EXTRACTED ENTRIES:
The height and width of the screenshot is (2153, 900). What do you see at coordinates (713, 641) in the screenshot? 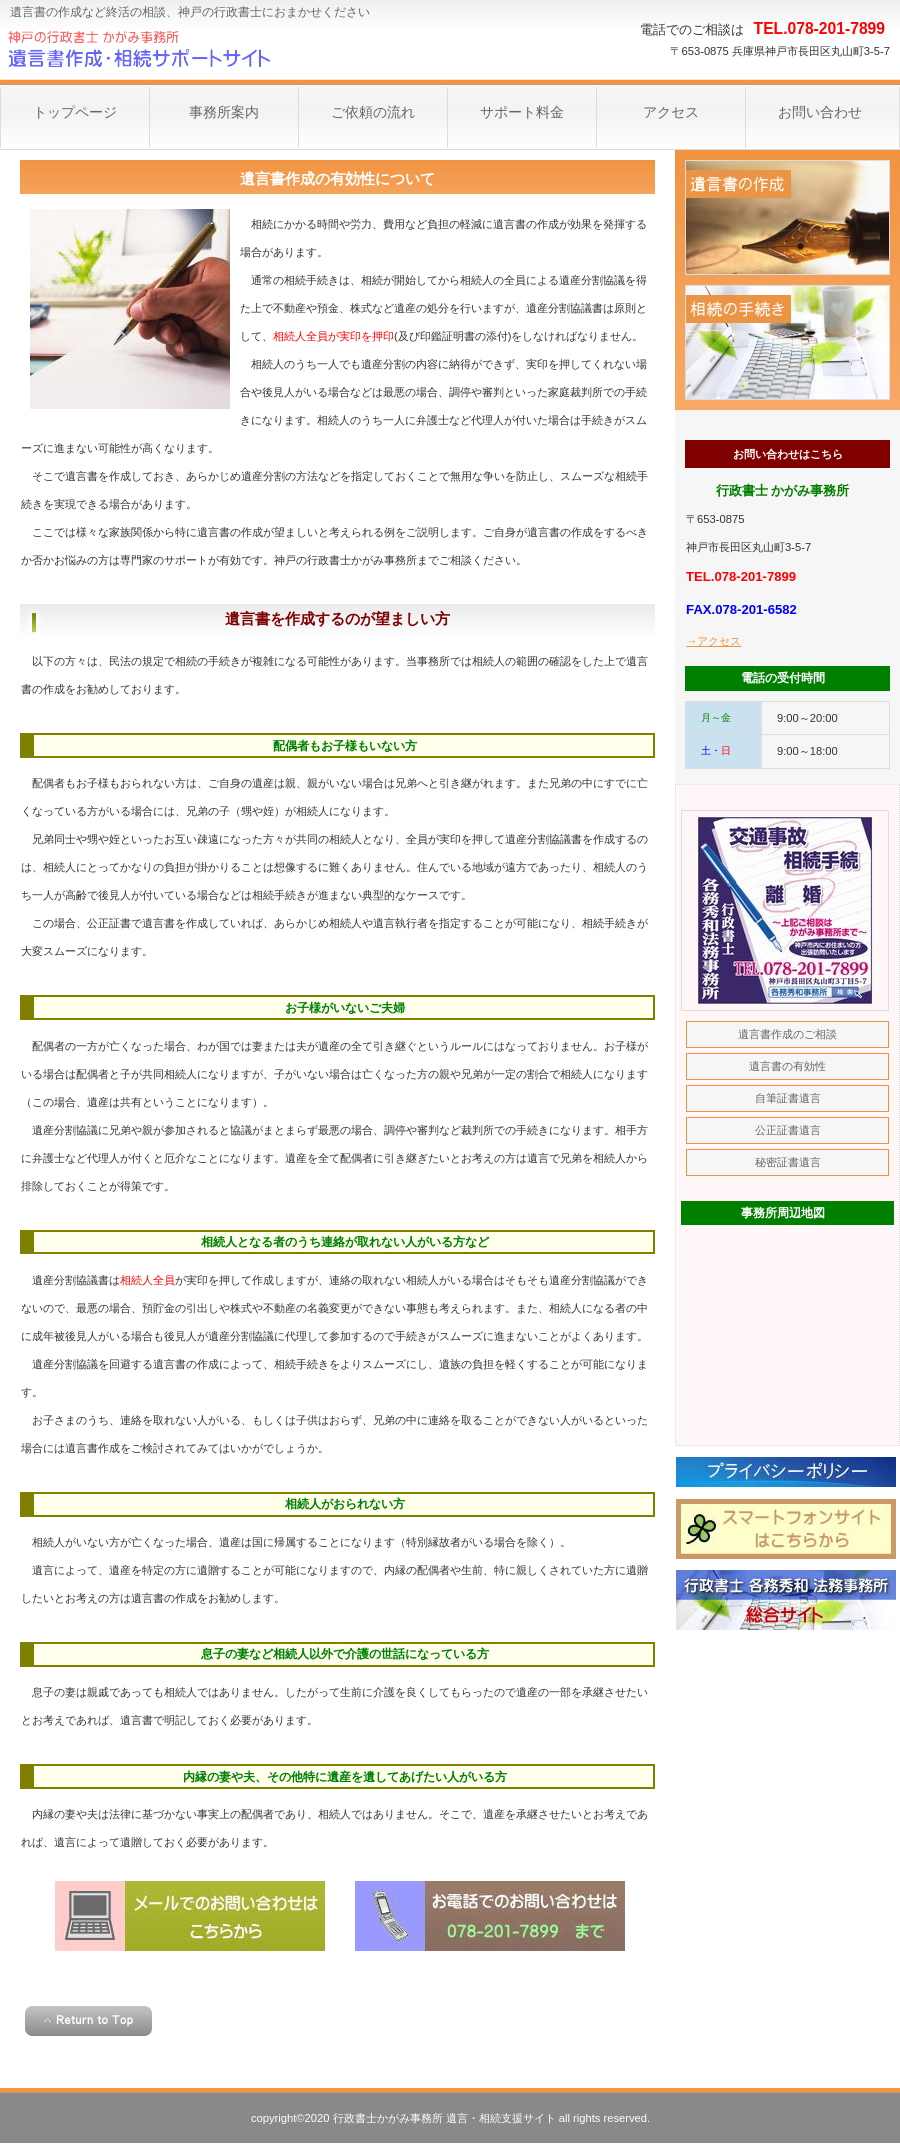
I see `→アクセス` at bounding box center [713, 641].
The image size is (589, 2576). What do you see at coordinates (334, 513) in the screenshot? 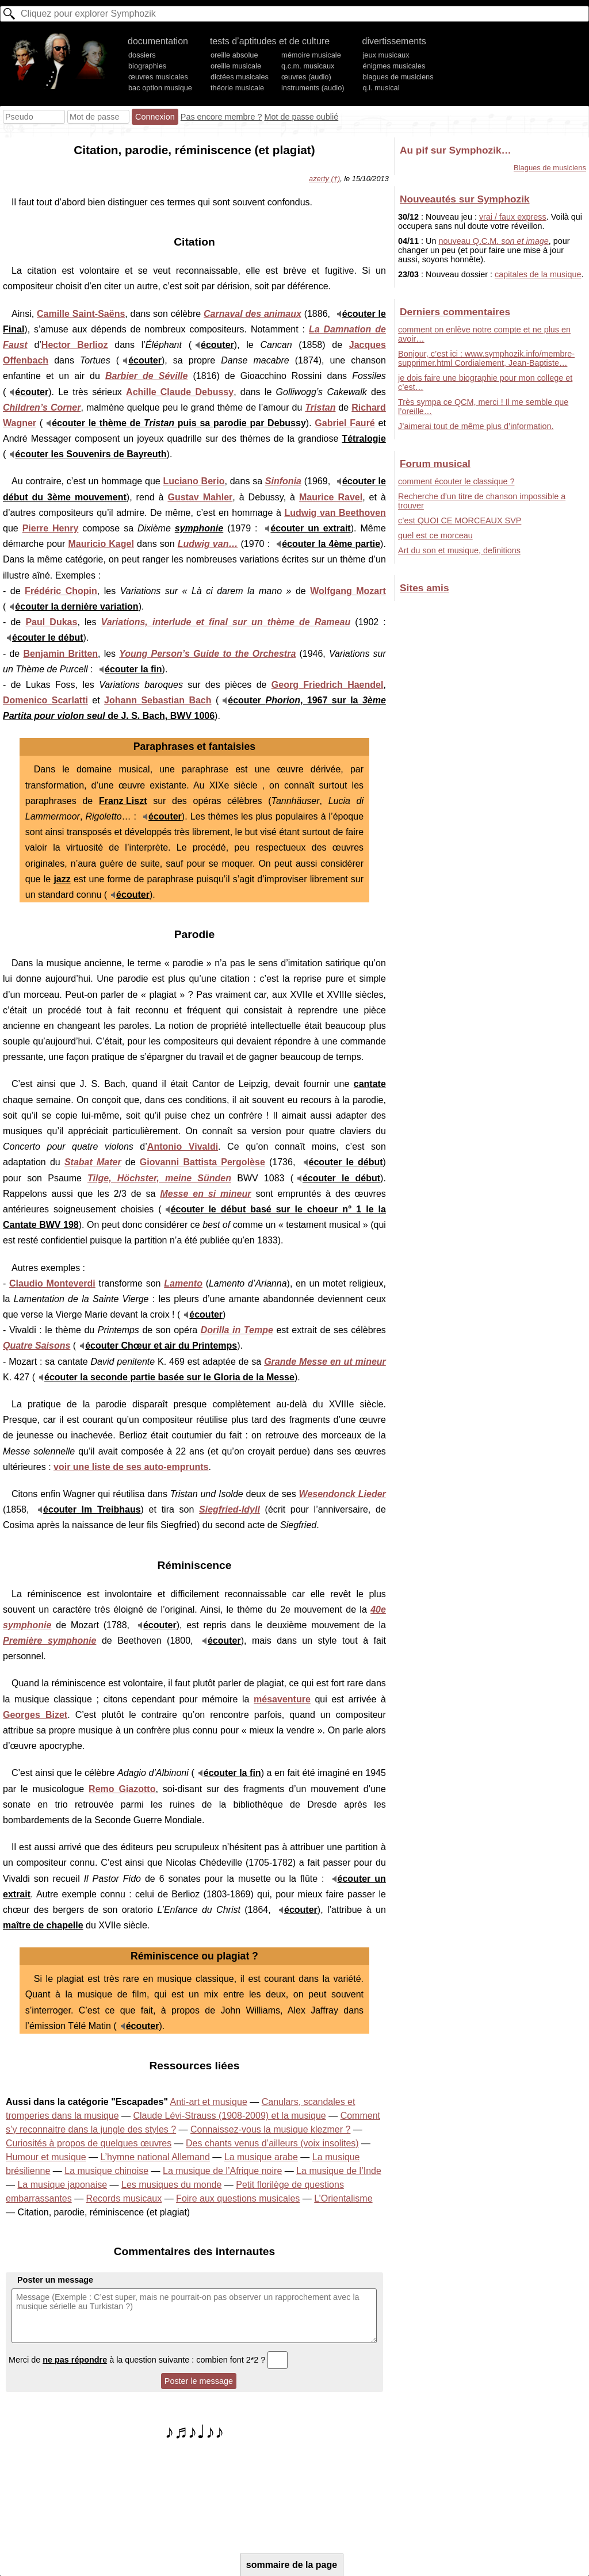
I see `Ludwig van Beethoven` at bounding box center [334, 513].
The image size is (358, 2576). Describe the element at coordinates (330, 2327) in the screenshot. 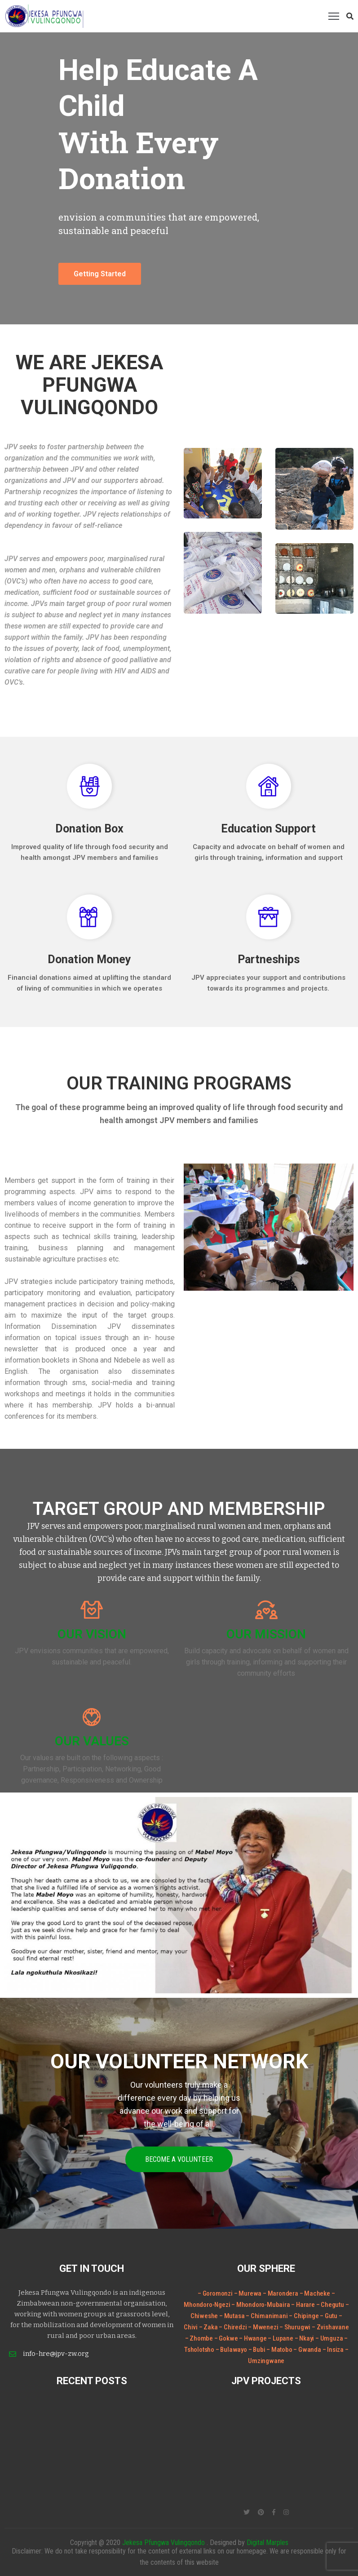

I see `– Zvishavane` at that location.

REQUIREMENT: Your copy should hold exactly the lines from the line containing "The image size is (589, 2576)." through the last line of the listing above, both included, and no pictures.

ANSWER TO THIS TASK:
The image size is (589, 2576). What do you see at coordinates (334, 513) in the screenshot? 
I see `Ludwig van Beethoven` at bounding box center [334, 513].
The image size is (358, 2576). Describe the element at coordinates (330, 2327) in the screenshot. 

I see `– Zvishavane` at that location.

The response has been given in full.